Zitnik Marinka, Nguyen Francis, Wang Bo, Leskovec Jure, Goldenberg Anna, Hoffman Michael M
Department of Computer Science, Stanford University, Stanford, CA, USA.
Department of Medical Biophysics, University of Toronto, Toronto, ON, Canada.
Inf Fusion. 2019 Oct;50:71-91. doi: 10.1016/j.inffus.2018.09.012. Epub 2018 Sep 21.
New technologies have enabled the investigation of biology and human health at an unprecedented scale and in multiple dimensions. These dimensions include myriad properties describing genome, epigenome, transcriptome, microbiome, phenotype, and lifestyle. No single data type, however, can capture the complexity of all the factors relevant to understanding a phenomenon such as a disease. Integrative methods that combine data from multiple technologies have thus emerged as critical statistical and computational approaches. The key challenge in developing such approaches is the identification of effective models to provide a comprehensive and relevant systems view. An ideal method can answer a biological or medical question, identifying important features and predicting outcomes, by harnessing heterogeneous data across several dimensions of biological variation. In this Review, we describe the principles of data integration and discuss current methods and available implementations. We provide examples of successful data integration in biology and medicine. Finally, we discuss current challenges in biomedical integrative methods and our perspective on the future development of the field.

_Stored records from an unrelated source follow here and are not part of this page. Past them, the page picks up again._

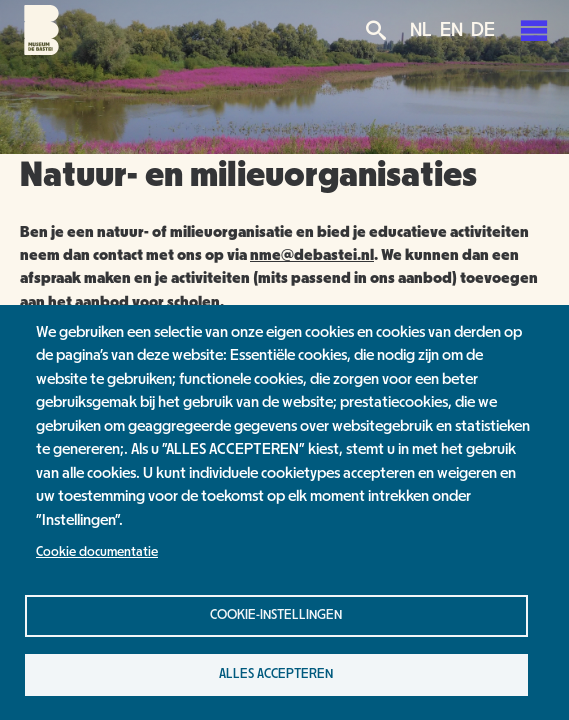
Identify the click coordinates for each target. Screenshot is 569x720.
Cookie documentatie (97, 552)
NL (421, 30)
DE (483, 30)
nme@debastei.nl (312, 255)
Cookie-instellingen (276, 615)
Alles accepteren (276, 674)
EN (451, 30)
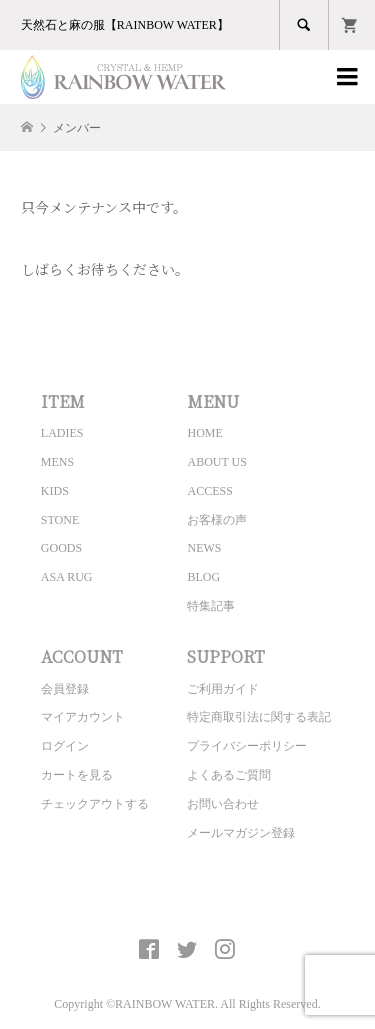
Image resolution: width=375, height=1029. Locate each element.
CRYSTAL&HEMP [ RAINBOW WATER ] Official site (187, 903)
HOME (204, 433)
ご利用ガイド (223, 689)
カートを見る (77, 775)
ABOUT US (216, 462)
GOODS (61, 548)
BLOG (203, 577)
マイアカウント (83, 717)
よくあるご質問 (229, 775)
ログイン (65, 746)
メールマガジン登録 (241, 833)
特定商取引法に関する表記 (259, 717)
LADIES (62, 433)
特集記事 (211, 606)
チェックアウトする (95, 804)
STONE (60, 520)
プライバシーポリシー (247, 746)
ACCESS (209, 491)
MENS (57, 462)
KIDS (55, 491)
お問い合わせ (223, 804)
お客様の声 (217, 520)
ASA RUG (67, 577)
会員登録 (65, 689)
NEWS (204, 548)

新技术使人们能够以前所未有的规模和多维度方式研究生物学和人类健康。这些维度包括描述基因组、表观基因组、转录组、微生物组、表型和生活方式的无数特性。然而,没有单一的数据类型能够捕捉与理解诸如疾病等现象相关的所有因素的复杂性。因此,结合多种技术数据的整合方法已成为关键的统计和计算方法。开发此类方法的关键挑战在于识别有效的模型,以提供全面且相关的系统观点。一种理想的方法可以通过利用生物变异多个维度的异构数据来回答生物学或医学问题,识别重要特征并预测结果。在本综述中,我们描述了数据整合的原则,并讨论了当前的方法和可用的实现方式。我们提供了生物学和医学中成功数据整合的示例。最后,我们讨论了生物医学整合方法当前面临的挑战以及我们对该领域未来发展的看法。